UK government awards design and planning funds to White Rose CCS Project
December saw an announcement by the UK government that it has selected the White Rose CCS Project in Yorkshire to receive multi-million pound funding for a two-year programme of detailed design and planning. The project, a collaboration between Alstom, Drax, BOC and the National Grid (collectively forming an entity called Capture Power), involves the building of a 426 MWe coal-fired power plant with 90% carbon capture, the Yorkshire-Humber CCS Trunkline, and storage infrastructure, the latter two being sized so that other industry in the area might feed into them in the future. The design and planning will take the project to the stage where it will be able to compete for commercialisation funding from the government.
Indian steel consortium revises Afghan steel project plans downwards after failing to secure financing
A consortium of Indian companies including the state-owned Steel Authority of India, JSW Steel and Jindal Steel and Power Co has had to drastically reduce its plans for an iron ore mining and steel making project in Afghanistan, after the Indian finance ministry refused to finance its $US 10.8 billion (€7.95 billion) proposal. The terms of the deal had been agreed with the Afghan government in 2011, and included 3 iron ore blocks and a 6 million tonne per annum steel plant; the revised $US 2 billion plan, with a 1.2 million tonne per annum steel plant will have to gain the Afghan government’s approval as well as secure finance. The US government estimates that Afghanistan has $US 1 trillion (€737 billion) of untapped natural resources, but because of the country’s instability, few projects are going forward.

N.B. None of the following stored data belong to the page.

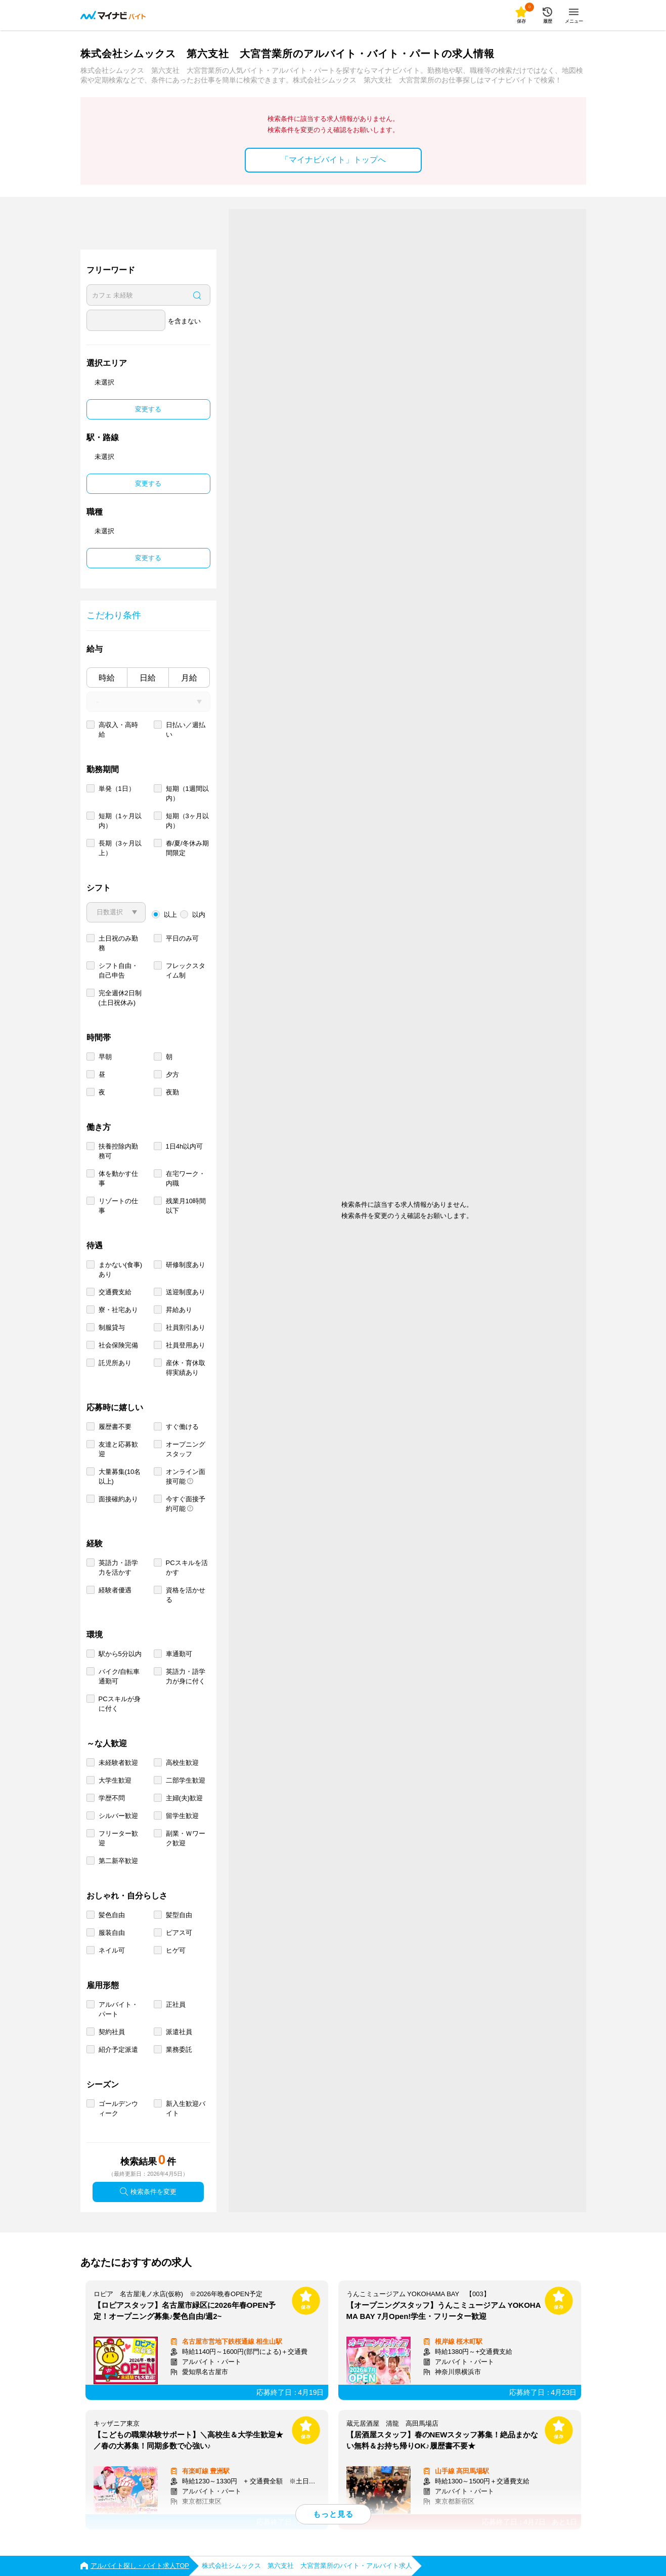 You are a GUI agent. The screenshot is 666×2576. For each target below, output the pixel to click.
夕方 (172, 1074)
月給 (189, 677)
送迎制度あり (185, 1292)
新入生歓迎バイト (185, 2108)
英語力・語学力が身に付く (185, 1676)
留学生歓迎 (182, 1816)
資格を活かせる (185, 1594)
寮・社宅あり (118, 1310)
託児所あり (115, 1363)
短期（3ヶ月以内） (187, 820)
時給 (107, 677)
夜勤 (172, 1092)
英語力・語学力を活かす (118, 1567)
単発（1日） (117, 788)
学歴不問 (112, 1798)
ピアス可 (179, 1932)
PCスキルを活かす (187, 1567)
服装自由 (112, 1932)
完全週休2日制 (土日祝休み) (120, 997)
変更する (148, 409)
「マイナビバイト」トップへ (333, 159)
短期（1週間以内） (187, 793)
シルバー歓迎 (118, 1816)
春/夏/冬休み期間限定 (187, 848)
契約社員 (112, 2032)
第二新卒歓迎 (118, 1861)
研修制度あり (185, 1265)
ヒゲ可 (176, 1950)
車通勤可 (179, 1654)
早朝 (105, 1057)
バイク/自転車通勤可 (119, 1676)
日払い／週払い (185, 729)
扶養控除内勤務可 (118, 1151)
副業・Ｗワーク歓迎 (185, 1838)
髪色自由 (112, 1915)
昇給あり (179, 1310)
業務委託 (179, 2049)
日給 (148, 677)
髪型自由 (179, 1915)
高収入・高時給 (118, 729)
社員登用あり (185, 1345)
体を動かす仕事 (118, 1178)
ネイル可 (112, 1950)
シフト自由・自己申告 (118, 970)
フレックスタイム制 (185, 970)
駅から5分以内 (120, 1654)
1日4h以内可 (184, 1146)
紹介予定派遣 (118, 2049)
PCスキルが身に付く (120, 1703)
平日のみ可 (182, 938)
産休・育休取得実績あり (185, 1367)
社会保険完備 (118, 1345)
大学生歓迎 (115, 1780)
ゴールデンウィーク (118, 2108)
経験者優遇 (115, 1590)
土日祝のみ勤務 (118, 943)
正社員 (176, 2004)
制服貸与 (112, 1327)
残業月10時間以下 (186, 1205)
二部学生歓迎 (185, 1780)
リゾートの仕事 (118, 1205)
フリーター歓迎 (118, 1838)
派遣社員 (179, 2032)
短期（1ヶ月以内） (120, 820)
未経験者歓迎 (118, 1762)
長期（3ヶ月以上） (120, 848)
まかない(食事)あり (121, 1269)
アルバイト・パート (118, 2009)
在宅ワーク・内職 (185, 1178)
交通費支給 (115, 1292)
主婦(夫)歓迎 (184, 1798)
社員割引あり (185, 1327)
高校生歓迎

Fire at Petrobras coking unit comes after complaints of over-capacity operation
A fire at a coking unit of one of Petrobras’s oil refineries near Rio de Janeiro, Brazil, in early January led to it being shut down for around a week. Workers at the plant have complained that the company was running the unit above capacity, the union claiming that instead of 5,000 cubic metres per day, it was running at 6,000 cubic metres (union officials had made a formal complaint about the over-capacity use of the unit in October of last year). According to Reuters, it is the latest in a string of accidents at Petrobras refineries, as the company struggles to supply enough fuel to satisfy domestic demand. Petrobras has declined to comment on the accident.